Looking for all those Peeps was a good way to waste time while waiting for the next “show” which was the nightly lighting of the glass Christmas tree. The show consists of several minutes of lights flashing around inside the tree while music plays. “Northern lights” also shimmer across the banners hanging around the tree.

A few minutes after the Christmas tree lighting show is over, a snowfall begins. We waited around for a while waiting for it to start before we realized it’s in a very small area by the coffee shop in the middle of the atrium. You can’t see it here, but the “snow” is really like foamy dish-soap bubbles wafting down. It does get stuck in your hair though 🙂

There were some other shows involving the fountains and singing choirs, but by this time I was tired and ready to go home and eat some dinner that didn’t involve slowpoke waiters. Here’s the tree down by the river all lit up at night. There’s a stage right next to it where different bands play periodically.

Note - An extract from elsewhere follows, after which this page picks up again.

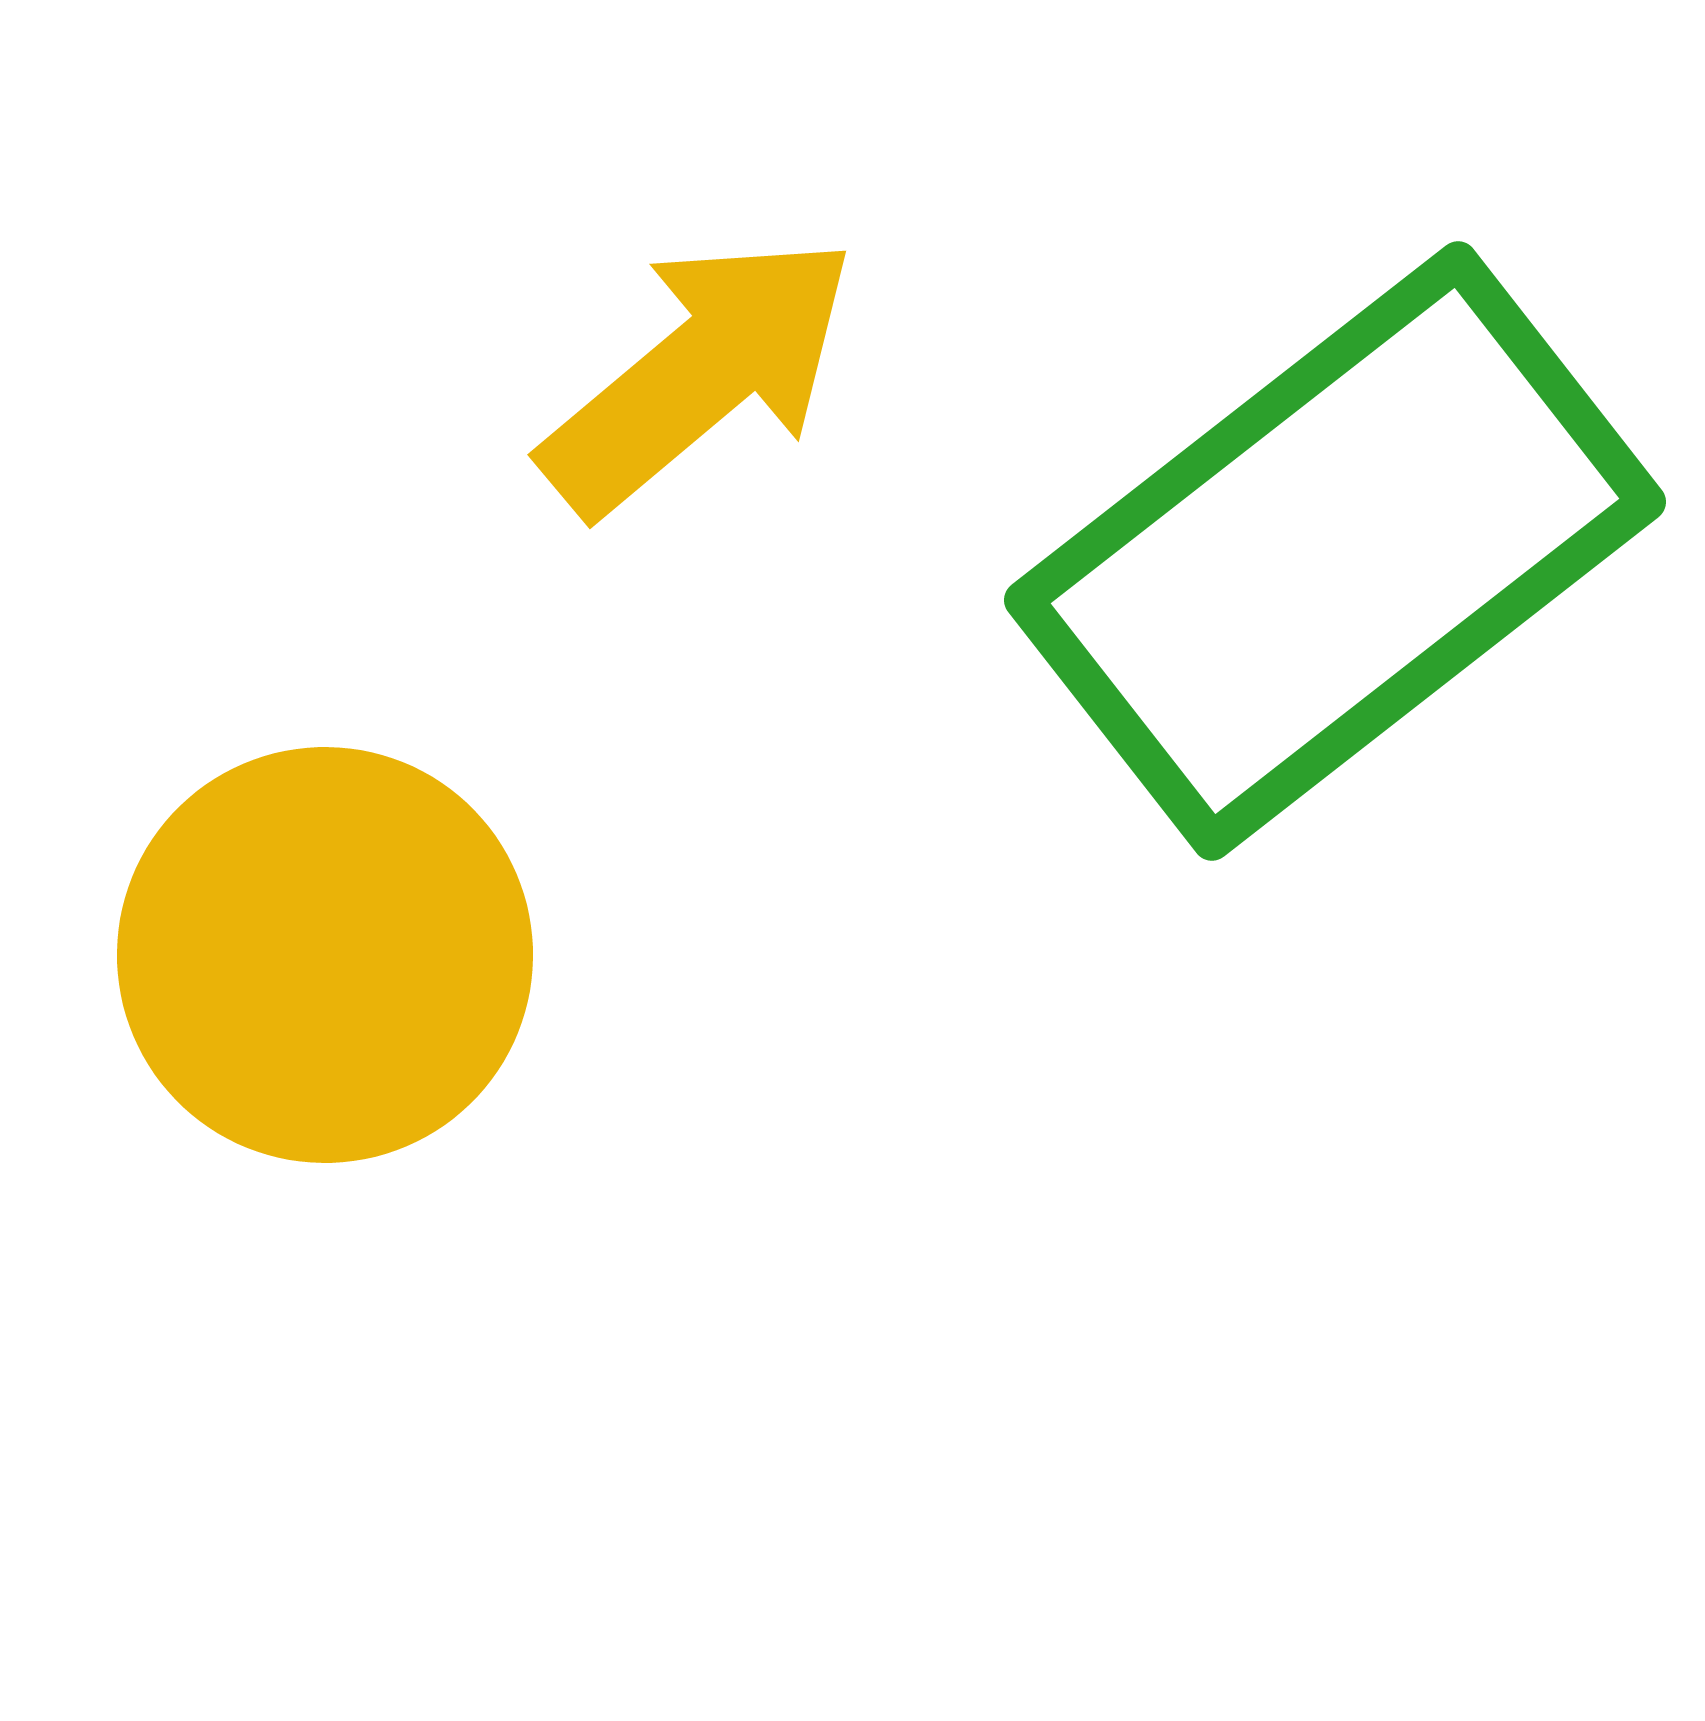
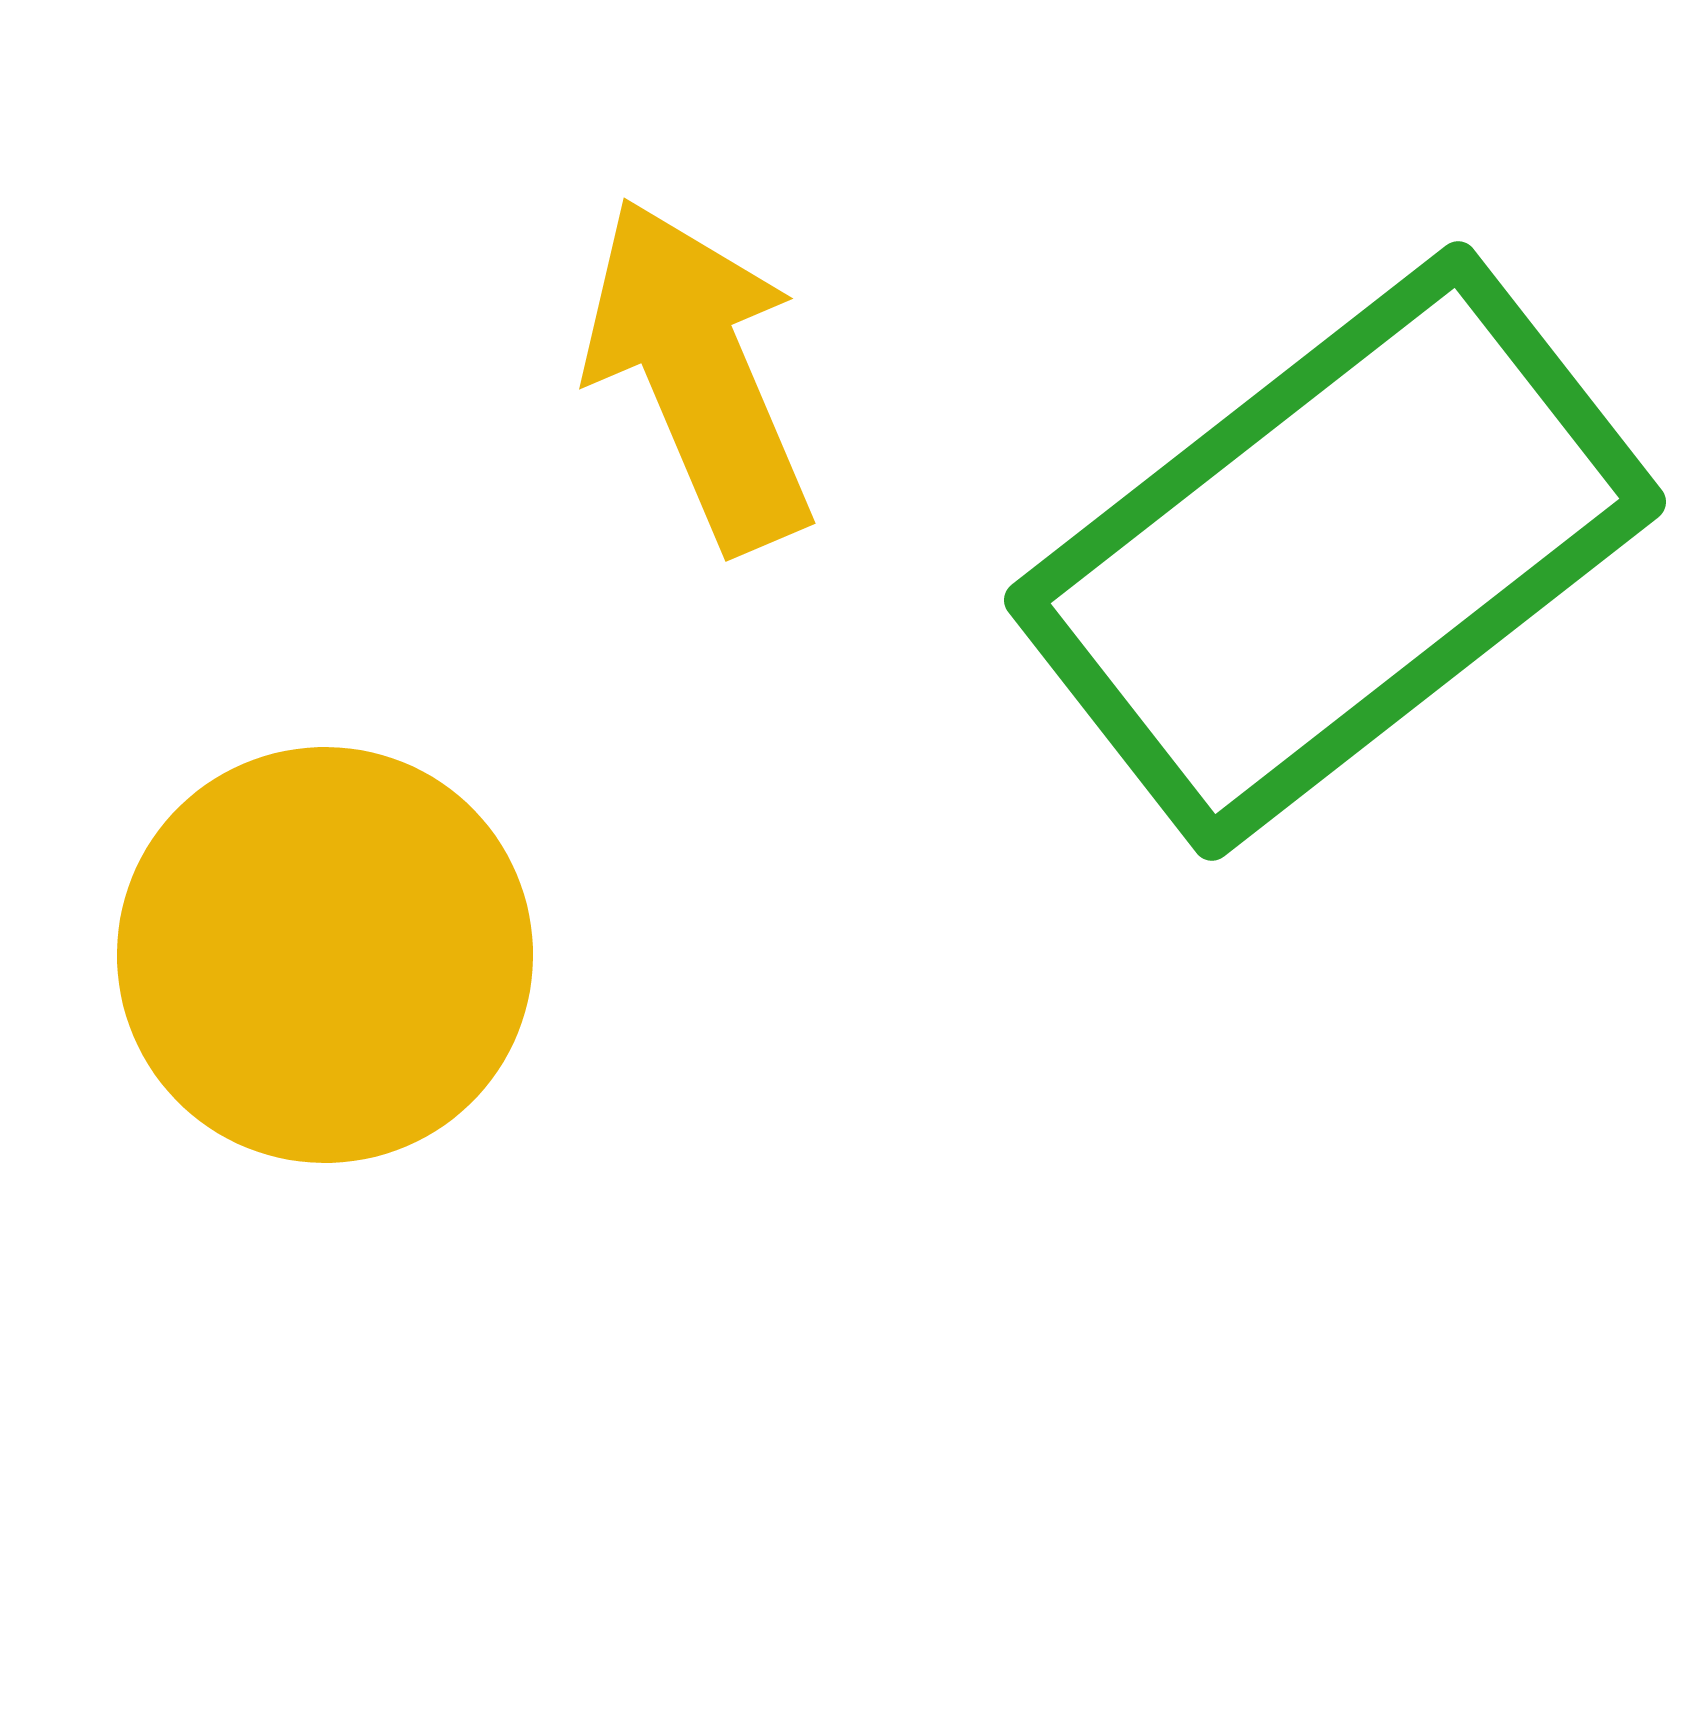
yellow arrow: rotated 73 degrees counterclockwise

When they’re not playing, parents let their kids scamper all over the stage right in front of a huge sign telling you to keep off of it. Hahaha

I had a fun time and thought it was a good way to spend a Sunday afternoon. Maybe they’ll have bigger and better things next year. If you live in the area, try to go on a Sunday or even a weekday if you can to avoid the crowds. Make sure you drive in or take a water taxi over from Old Towne in Alexandria. Just be aware that some of the special shows may not be available on the weekdays.

ICE! and Christmas on the Potomac run through January 10th. You can find more information and purchase tickets here:


2 responses to “ICE! and Christmas on the Potomac at National Harbor (tons of photos)

  1. I loved reading this! It was so fun to see the pictures and then read the accompanying commentary. Eric struck some great poses! Precious, you looked especially beautiful in the ice tunnel, holding the ice column, and at the end with the Christmas tree. I was impressed with how many things to see there were, and I thought the ice slides were a great idea! It looks like you had a blast sliding down. To sum up — Lots of great information, presented in a fun way.Aunt Vinson

  2. National Harbor is downwind of Blue Plains; that might explain the aromas!